Ivo Pulga ha espresso il proprio punto di vista sul presente e sul futuro del Cagliari, soffermandosi sugli obiettivi della squadra, sulla valorizzazione dei giovani e sulla situazione del calcio italiano. L’ex tecnico rossoblù ha tracciato un quadro realistico delle prospettive del club, sottolineando quale dovrebbe essere la priorità nella prossima stagione.
La salvezza come punto di partenza
Secondo Pulga, il Cagliari deve continuare a costruire il proprio percorso partendo da un obiettivo preciso: mantenere la categoria. L’ex allenatore vede diverse affinità tra alcune squadre del passato e quella affidata oggi a Fabio Pisacane, soprattutto nella scelta di puntare su giocatori giovani e sulla loro crescita.
Per Pulga, una società solida come quella guidata da Tommaso Giulini deve continuare a lavorare con equilibrio, concentrandosi prima di tutto sulla permanenza in Serie A. Solo realtà sostenute da investimenti di livello differente, ha osservato, possono permettersi traguardi più ambiziosi nell’immediato.
Il calcio di oggi e la sua esperienza
L’ex tecnico ha parlato anche della propria situazione professionale, spiegando di continuare a seguire il calcio pur essendo lontano dalle panchine. Ha inoltre ribadito la propria convinzione che un allenatore debba essere valutato per il lavoro svolto sul campo e per i risultati ottenuti con la squadra, ricordando di aver scelto di non affidarsi a un procuratore.
Lo sguardo sul nuovo stadio
Tra gli argomenti affrontati c’è stato anche quello delle infrastrutture.
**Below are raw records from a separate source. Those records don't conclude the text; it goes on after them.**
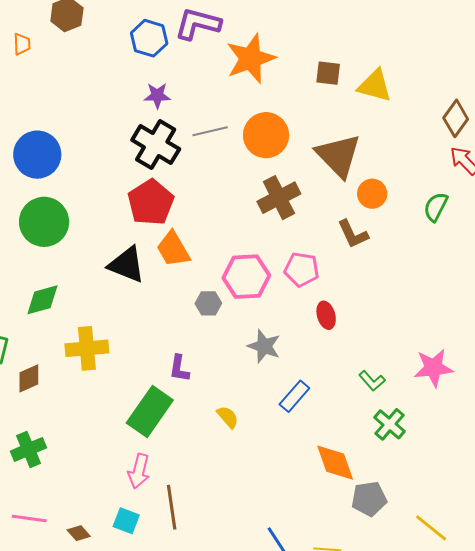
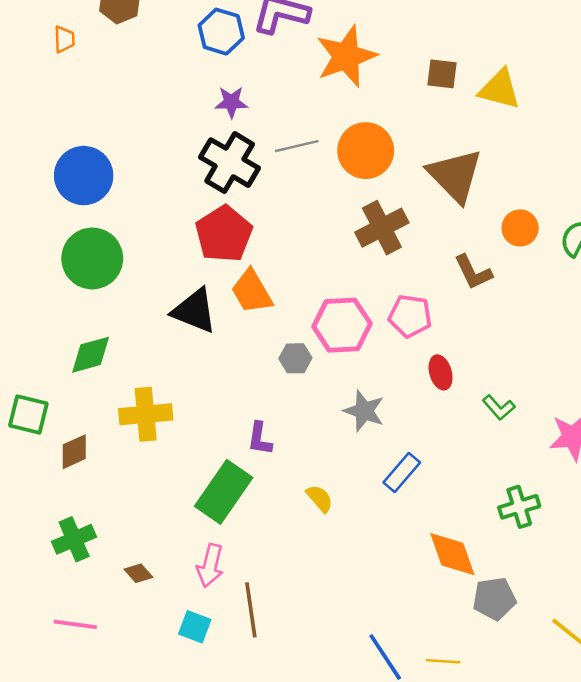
orange circle: (372, 194) -> (520, 228), moved
green L-shape: (372, 381) -> (499, 407), moved
green cross: (390, 424) -> (519, 507), turned 32
brown diamond: (79, 533) -> (138, 573), moved

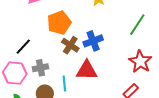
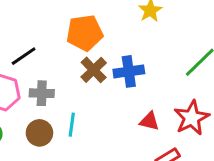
red triangle: (87, 70) -> (149, 121), moved, size x0.6

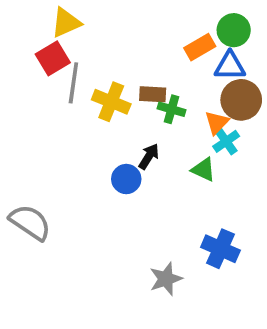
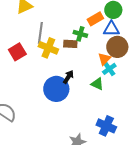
red square: (53, 58) -> (17, 52), moved
gray line: (73, 83) -> (40, 33), moved
green cross: (171, 109) -> (80, 34), moved
blue circle: (126, 179) -> (56, 89), size x1.6

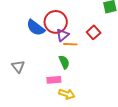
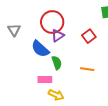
blue semicircle: (36, 28) -> (40, 49), moved
orange line: (70, 44) -> (87, 69), moved
gray triangle: (18, 66) -> (14, 30), moved

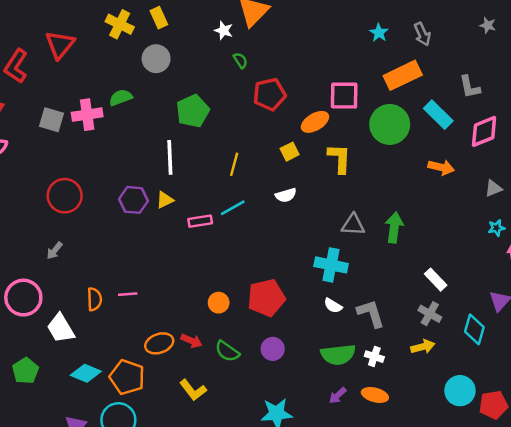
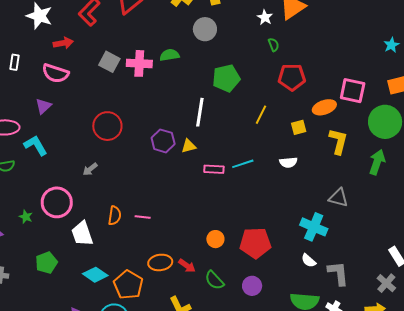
yellow line: (234, 164) -> (261, 115), moved
green arrow: (394, 227) -> (377, 162), moved

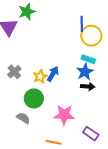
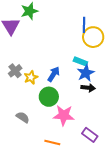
cyan rectangle: (88, 59) -> (80, 61), moved
yellow star: (40, 77) -> (31, 77), moved
green circle: (34, 98) -> (49, 97), moved

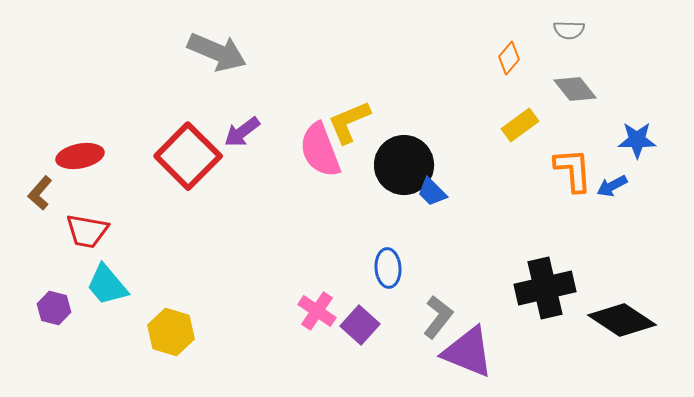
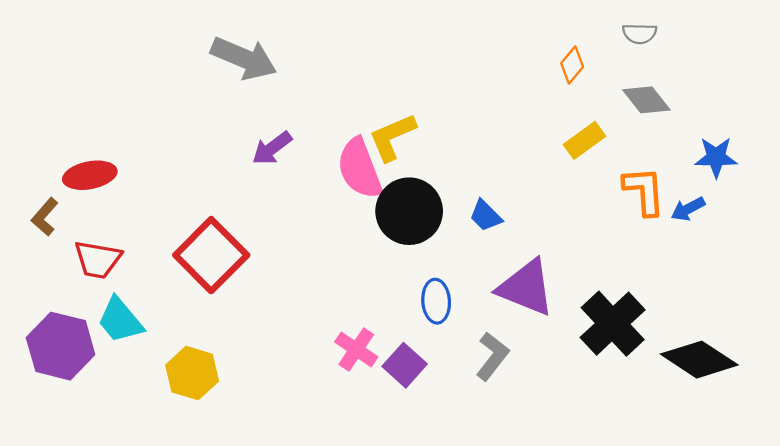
red square: (188, 156) -> (211, 255), moved
black circle: (404, 165) -> (409, 211), moved
black cross: (545, 288) -> (613, 324), turned -30
purple hexagon: (54, 308) -> (61, 346), size x1.8
purple triangle: (468, 352) -> (526, 288), moved

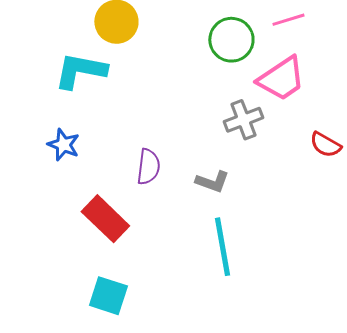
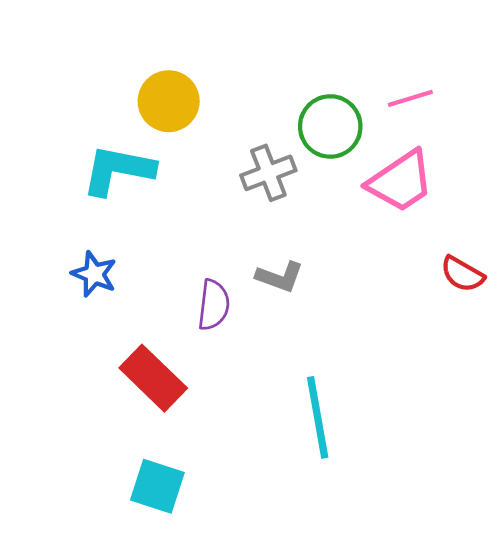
gray cross: (243, 120) -> (268, 173), moved
gray L-shape: (212, 182) -> (280, 277), moved

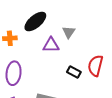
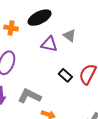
gray triangle: (69, 32) -> (69, 36), turned -40

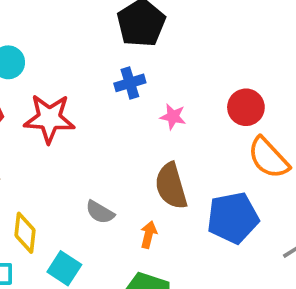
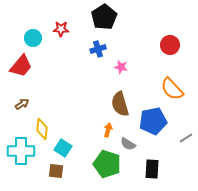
red circle: (246, 107) -> (170, 45), moved
red star: (49, 119) -> (61, 29), moved, size x0.6
gray semicircle: (100, 212) -> (128, 144), moved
Pulga ha ricordato come il Sant’Elia presentasse già in passato diversi limiti e ha espresso fiducia nel progetto del nuovo impianto, pur evidenziando che i tempi potrebbero dipendere anche dagli iter burocratici.
Le considerazioni dell’ex allenatore delineano una visione improntata al pragmatismo: crescita dei giovani, solidità societaria e salvezza come base su cui costruire il futuro del Cagliari, senza perdere di vista l’importanza di strutture adeguate per accompagnare lo sviluppo del club.